Jamie: Yeah! I mean, no one wants to go away for the weekend after they play tennis.
Dylan: It’s just a game. You shake hands, you get on with your sh*t.
This is quite a popular view. If people were just biological machines, sex could be recreational… just like tennis. With the prevention methods we have today, pregnancy is not even an issue some, why not?
If you look at life from a totally pragmatic point of view, this would make sense. I mean who does not want to have fun? After all, every one of us is a sexual being as much as he is a physical being. It really would work if we didn’t have a soul. It would be like rabbits in a zoo – just nature taking it course.
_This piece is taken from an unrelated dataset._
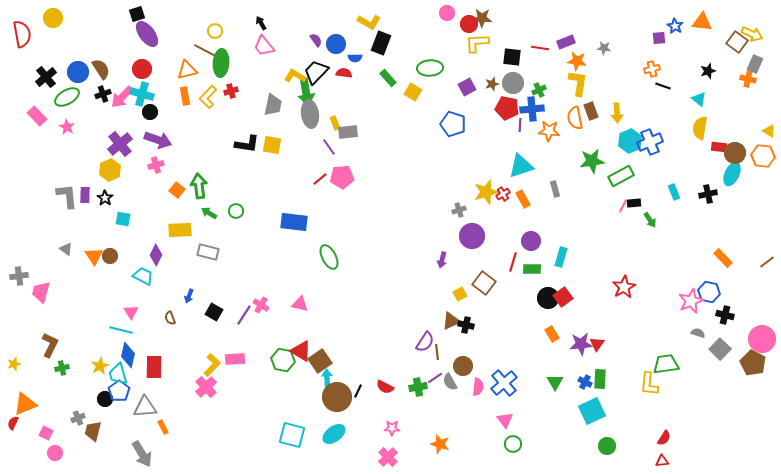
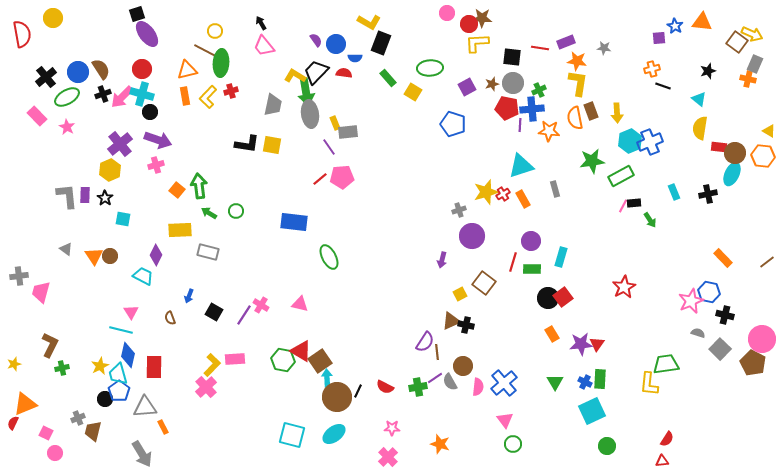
red semicircle at (664, 438): moved 3 px right, 1 px down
But the truth is that we have a soul, and our choices are moral choices. They involve a moral code- something that defines what is right and wrong. Some choices are amoral, like what toothpaste to buy or what color of sox to wear. But sex is a moral choice. It’s been recorded in most moral codes across time and the most authoritative one: the Bible.
Getting physical, having sex is reserved for marriage because that’s how God design it. When a man and a woman give themselves to each other, it’s not just for a moment. It’s design to creata oneness, community. And community is not built just on fillings- but on commitment as well. The beauty of sex is mirrored by the beauty of two souls becoming one, a new “we” which gets an identity of it’s own, and that “we” is a community.
We all want to be part of a healthy community, we all want to be loved. So let’s start by building healthy ones, and keeping sacred what is the most intimate community of all: marriage.